A concrete example: a banking voice-agent fleet runs on LiveKit with two ASR providers behind a routing policy — Provider A for English, Provider B for Spanish. FutureAGI tracks ASRAccuracy per route. Over a 24-hour window, English WER sits at 0.07 (healthy), Spanish at 0.16 (concerning), and Spanish-on-mobile-network at 0.23 (failing). The team adds noise suppression preprocessing for the Spanish-mobile cohort and re-evaluates via the simulate SDK’s LiveKitEngine against a fixed audio test bank. WER drops to 0.11. The fix is shipped behind Agent Command Center’s traffic-mirroring to compare new vs old in production before full cutover. The metric flowed end-to-end from problem detection to fix verification without leaving FutureAGI.

For pre-deploy testing, the simulate SDK runs voice scenarios through the agent stack, captures audio and reference, and reports WER as part of the TestReport output. That makes WER a pre-merge regression check, not just a production dashboard.

How to Measure or Detect It

WER measurement needs reference transcripts and per-segment slicing:

  • ASRAccuracy — primary evaluator; returns WER per session plus substitution/insertion/deletion breakdown.
  • Per-language, per-accent WER (dashboard signal): the cohort breakdown that surfaces real degradation.
  • AudioQualityEvaluator — upstream signal; bad audio quality always corrupts WER.
  • CaptionHallucination — checks for ASR-invented words (insertions); important when models rephrase rather than transcribe.
  • Numeric-token error rate — accuracy on numbers (account IDs, dates, dollar amounts) is often worse than aggregate WER and matters more.
  • Reference-set staleness — WER drift can be a reference-set issue, not an ASR issue; refresh quarterly.
from fi.evals import ASRAccuracy

asr = ASRAccuracy()
result = asr.evaluate(
    audio_path="/sessions/call-12345.wav",
    reference_text=ground_truth_transcript,
)
print(result.score, result.reason)  # WER plus error breakdown

Common Mistakes

  • Reporting one global WER. Languages, accents, and audio paths degrade differently; report per cohort.
  • Ignoring punctuation and casing in WER calculation. Standard WER strips both; if your downstream cares about punctuation, use a custom metric.
  • No numeric-token accuracy. Aggregate WER can be 0.07 while account-number accuracy is 0.65; track separately.
  • Using ASR confidence as a proxy for WER. They correlate weakly; only reference-text comparison gives true WER.
  • Pre-deploy WER but no production WER. Lab WER does not match field WER; sample production with reference text continuously.
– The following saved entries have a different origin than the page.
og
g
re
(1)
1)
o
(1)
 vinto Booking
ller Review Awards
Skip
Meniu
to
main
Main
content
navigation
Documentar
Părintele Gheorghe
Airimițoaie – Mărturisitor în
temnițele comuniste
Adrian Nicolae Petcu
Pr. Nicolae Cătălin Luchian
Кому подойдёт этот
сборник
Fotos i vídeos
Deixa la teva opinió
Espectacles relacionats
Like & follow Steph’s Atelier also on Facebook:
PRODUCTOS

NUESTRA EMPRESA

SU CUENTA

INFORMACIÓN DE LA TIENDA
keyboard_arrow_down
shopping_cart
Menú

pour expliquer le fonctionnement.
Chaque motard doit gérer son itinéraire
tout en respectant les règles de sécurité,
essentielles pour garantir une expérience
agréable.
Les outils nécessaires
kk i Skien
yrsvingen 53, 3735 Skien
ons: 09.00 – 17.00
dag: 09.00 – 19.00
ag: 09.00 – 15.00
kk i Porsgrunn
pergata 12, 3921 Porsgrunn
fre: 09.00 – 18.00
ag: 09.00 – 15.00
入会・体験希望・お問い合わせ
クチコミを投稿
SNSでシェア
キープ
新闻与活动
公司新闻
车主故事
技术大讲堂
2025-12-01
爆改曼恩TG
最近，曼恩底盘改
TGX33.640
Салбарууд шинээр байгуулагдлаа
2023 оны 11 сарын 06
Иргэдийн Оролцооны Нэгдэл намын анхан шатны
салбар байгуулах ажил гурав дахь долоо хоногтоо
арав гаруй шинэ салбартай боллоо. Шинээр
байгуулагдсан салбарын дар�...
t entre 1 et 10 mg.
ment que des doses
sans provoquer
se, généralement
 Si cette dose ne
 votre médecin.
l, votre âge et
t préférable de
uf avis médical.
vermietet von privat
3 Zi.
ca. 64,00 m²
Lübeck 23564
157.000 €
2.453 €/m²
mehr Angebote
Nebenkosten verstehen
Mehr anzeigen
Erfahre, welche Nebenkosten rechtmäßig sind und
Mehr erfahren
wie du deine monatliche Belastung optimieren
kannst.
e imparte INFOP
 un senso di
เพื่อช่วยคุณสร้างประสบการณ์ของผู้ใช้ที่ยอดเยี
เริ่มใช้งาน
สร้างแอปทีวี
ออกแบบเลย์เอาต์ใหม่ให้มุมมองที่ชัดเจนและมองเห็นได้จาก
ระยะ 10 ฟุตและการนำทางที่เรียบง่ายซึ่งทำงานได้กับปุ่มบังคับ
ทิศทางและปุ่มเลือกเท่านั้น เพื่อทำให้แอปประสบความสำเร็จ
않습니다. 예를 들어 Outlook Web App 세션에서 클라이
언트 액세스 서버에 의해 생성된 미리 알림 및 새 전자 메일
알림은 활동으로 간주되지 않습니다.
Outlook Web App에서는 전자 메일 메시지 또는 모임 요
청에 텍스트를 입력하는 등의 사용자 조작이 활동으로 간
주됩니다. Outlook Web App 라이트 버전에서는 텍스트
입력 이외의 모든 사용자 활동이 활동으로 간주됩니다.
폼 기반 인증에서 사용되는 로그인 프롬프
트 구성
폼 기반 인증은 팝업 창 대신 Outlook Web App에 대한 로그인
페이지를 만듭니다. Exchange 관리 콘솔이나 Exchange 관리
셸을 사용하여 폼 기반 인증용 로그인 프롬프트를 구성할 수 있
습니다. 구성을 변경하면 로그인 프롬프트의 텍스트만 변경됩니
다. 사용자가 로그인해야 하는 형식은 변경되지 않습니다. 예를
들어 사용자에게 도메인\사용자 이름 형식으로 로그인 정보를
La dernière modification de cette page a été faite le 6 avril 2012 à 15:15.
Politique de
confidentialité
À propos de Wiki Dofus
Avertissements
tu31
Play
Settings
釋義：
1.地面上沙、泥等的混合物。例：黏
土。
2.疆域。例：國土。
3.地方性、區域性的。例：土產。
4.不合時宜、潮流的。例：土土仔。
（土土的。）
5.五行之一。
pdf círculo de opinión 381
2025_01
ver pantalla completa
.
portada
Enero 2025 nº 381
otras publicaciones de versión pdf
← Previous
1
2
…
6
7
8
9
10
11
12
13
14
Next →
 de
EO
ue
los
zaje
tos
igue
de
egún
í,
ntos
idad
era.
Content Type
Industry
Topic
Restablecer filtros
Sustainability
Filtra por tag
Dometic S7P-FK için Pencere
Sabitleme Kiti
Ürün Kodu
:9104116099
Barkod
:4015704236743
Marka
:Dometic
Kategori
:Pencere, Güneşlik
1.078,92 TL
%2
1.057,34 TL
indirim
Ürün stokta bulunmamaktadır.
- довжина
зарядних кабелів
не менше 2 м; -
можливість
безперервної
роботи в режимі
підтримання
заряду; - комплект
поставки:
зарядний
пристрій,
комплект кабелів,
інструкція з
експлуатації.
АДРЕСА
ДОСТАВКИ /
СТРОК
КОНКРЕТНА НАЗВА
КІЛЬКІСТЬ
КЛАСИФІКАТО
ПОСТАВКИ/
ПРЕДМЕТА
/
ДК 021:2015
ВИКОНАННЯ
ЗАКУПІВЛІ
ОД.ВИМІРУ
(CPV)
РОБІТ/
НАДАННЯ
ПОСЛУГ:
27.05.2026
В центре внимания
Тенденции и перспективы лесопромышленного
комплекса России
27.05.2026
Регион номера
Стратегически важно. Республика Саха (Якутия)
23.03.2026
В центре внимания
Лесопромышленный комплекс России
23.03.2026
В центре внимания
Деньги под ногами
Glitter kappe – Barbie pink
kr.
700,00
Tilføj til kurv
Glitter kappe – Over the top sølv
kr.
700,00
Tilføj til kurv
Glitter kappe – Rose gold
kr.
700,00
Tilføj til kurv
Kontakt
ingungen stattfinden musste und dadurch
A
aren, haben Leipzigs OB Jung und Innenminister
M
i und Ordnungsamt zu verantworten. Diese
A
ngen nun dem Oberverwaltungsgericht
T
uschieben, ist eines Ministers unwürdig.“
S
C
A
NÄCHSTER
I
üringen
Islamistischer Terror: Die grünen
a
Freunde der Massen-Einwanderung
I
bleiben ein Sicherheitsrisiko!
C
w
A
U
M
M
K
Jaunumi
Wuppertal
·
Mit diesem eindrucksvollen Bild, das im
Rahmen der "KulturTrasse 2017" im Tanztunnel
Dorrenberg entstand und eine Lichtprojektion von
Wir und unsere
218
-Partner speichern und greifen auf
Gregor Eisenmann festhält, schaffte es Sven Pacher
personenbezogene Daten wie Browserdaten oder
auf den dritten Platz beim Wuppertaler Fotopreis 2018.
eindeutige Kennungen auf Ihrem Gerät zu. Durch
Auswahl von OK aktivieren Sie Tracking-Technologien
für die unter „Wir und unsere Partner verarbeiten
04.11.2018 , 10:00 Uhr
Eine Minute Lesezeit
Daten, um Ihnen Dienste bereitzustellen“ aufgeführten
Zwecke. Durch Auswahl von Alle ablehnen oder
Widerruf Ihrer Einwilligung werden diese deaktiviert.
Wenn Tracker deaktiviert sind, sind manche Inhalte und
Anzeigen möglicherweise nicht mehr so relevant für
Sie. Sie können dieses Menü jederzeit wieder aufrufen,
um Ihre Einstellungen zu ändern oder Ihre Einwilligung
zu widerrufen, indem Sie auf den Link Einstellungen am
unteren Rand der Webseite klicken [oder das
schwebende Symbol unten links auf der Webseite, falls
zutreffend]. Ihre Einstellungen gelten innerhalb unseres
Frequently Asked Questions

What is Word Error Rate (WER)?

Word Error Rate (WER) is the canonical ASR accuracy metric: the share of words in a transcript that differ from a reference, computed as (substitutions + insertions + deletions) divided by reference word count.

How is WER different from CER?

WER counts errors at the word level; CER (Character Error Rate) counts at the character level. CER is more granular and useful for languages without clear word boundaries; WER is the standard for English-language ASR.

How does FutureAGI measure WER?

FutureAGI's ASRAccuracy evaluator computes WER per session and aggregates by language, accent, and route. The evaluator runs offline on labeled samples and online on production transcripts paired with reference text.